Yunan mencoba untuk tidak terpancing emosinya, sesuai nasihat dari sang istri. Dia harus bersabar menunggu giliran dia untuk diberikan kesempatan untuk bicara.
"Tadi kita sudah mendengarkan pendapat Angga sebagai perwakilan teman-temannya, dan Pak Diki sebagai perwakilan orang tua siswa. Sekarang saya ingin mendengarkan penjelasan dari Yunan dan Malik. Walaupun saya ayahnya Yunan, saya akan bersikap profesional, saya akan mengeluarkan Yunan dari sekolah jika memang Yunan terbukti bersalah. Namun sebaliknya, jika ternyata yang bersalah sebenarnya adalah Angga, Doni, Niko, dan Ferdy, maka saya akan mengeluarkan mereka. Itu adalah kebijakan kami disini." Pak Tomi berusaha untuk bersikap netral. Walaupun hatinya berpihak pada anak kandungnya.
Novan hanya diam, dia tidak bisa terlihat jelek di mata ayahnya dan Dara jika dia ikut menjatuhkan Yunan, karena itu dia memilih banyak diam. Dia hanya berharap Malik termakan oleh nasihatnya tadi pagi.
Yunan menghirup nafas dalam-dalam, dia harus terlihat sopan dan tenang hari ini. "Aku mengaku, aku memang memukul mereka, karena mereka yang menyerangku, aku tidak mungkin diam jika ada orang yang mencoba untuk menyerangku. Mereka menyerangku karena tidak terima aku menganggu mereka yang sedang melakukan pembullyan dan pemalakan terhadap Malik."

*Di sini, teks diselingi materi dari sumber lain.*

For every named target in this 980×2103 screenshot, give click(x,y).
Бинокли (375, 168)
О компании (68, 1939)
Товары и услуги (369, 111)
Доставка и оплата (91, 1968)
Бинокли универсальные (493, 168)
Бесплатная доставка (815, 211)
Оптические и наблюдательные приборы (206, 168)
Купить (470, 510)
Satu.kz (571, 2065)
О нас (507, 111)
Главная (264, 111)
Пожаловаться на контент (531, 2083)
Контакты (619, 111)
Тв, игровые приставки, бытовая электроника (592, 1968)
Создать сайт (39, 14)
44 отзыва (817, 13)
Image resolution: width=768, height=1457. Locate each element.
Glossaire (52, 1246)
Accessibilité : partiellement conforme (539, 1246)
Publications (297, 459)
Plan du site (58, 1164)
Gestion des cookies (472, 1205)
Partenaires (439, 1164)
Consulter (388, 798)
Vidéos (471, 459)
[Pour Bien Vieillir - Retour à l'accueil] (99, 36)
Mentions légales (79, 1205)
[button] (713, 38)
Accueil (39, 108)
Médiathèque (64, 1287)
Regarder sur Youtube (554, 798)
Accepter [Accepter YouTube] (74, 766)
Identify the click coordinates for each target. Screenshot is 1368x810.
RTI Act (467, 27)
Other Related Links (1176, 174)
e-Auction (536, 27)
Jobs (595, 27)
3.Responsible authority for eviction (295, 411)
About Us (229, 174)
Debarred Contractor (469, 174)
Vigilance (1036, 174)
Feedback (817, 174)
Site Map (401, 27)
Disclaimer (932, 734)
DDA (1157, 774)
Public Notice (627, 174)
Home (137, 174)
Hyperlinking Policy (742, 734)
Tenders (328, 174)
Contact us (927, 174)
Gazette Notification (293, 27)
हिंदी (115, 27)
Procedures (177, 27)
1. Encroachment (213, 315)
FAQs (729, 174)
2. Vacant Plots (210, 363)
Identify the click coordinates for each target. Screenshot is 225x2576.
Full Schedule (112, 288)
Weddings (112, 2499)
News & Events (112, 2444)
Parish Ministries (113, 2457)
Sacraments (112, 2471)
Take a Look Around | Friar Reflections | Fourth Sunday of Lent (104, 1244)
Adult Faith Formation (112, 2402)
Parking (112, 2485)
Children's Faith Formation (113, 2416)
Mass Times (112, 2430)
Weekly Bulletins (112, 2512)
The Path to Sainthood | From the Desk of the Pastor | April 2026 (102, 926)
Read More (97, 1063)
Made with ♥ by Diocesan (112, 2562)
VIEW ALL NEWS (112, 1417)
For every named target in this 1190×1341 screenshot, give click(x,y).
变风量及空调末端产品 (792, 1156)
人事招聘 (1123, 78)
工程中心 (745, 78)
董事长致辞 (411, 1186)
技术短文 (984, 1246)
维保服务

Dara tersenyum memperhatikan Yunan, Yunan mengikuti saran darinya, Yunan berkata begitu dengan tenang.
Angga berakting seolah dia merasa difitnah, dia takut pada ayahnya jika ayahnya tau selama ini dia sering meraja di sekolah. "Itu semua gak benar, Pa."
Angga segera berdiri untuk menghampiri Yunan, "Jangan ngarang lu!" Angga pura-pura emosi.
Bu Maya menahan lengan Angga, "Angga, cepat duduk kembali. Ibu sudah minta sama kamu untuk menyelesaikan masalah ini tanpa harus menggunakan emosi."
Pak Diki membela anaknya, "Itu karena anak saya sangat emosi merasa difitnah oleh anak nakal itu."
Dara mencoba untuk membela muridnya, "Maaf Pak Diki, anda tidak bisa menghakimi murid saya tanpa ada bukti yang jelas. Saya berani menjamin apa yang diucapkan oleh Yunan itu adalah sebuah kebenaran."
Pak Tomi menatap takjub pada Dara, wali kelas itu begitu mati-matian membela Yunan sebagai muridnya, sampai rela mempertaruhkan pekerjaannya.
Yunan tersenyum menatap Dara, hanya Dara yang berpihak padanya, membuat perasaan Yunan semakin menggebu untuk wanita dewasa tersebut.
Novan hanya menghela nafas, dia tidak suka melihat Yunan menatap Dara seperti itu, dia tau apa yang dilakukan oleh Dara adalah untuk membela muridnya selaku wali kelas, tapi tetap saja dia tidak suka.
Novan menyuruh Malik untuk bicara, dia menatap tajam pada Malik, "Malik, tolong jelaskan kejadian yang sebenarnya seperti apa."
Novan berharap Malik berbohong lagi, berharap Malik termakan dengan ucapannya tadi pagi.
Malik lama sekali terdiam, tangannya gemeteran, dan keringat dingin membasahi dahinya. Dia sangat gugup. Kemudian dia menghirup nafas sebanyak mungkin.
Malik yakin tidak akan menyesali keputusnnya. Dia meronggoh ponsel jadul di saku celananya, kemudian dia meletakkan ponsel tersebut di atas meja, lalu memutar sebuah rekaman suara di ponsel itu.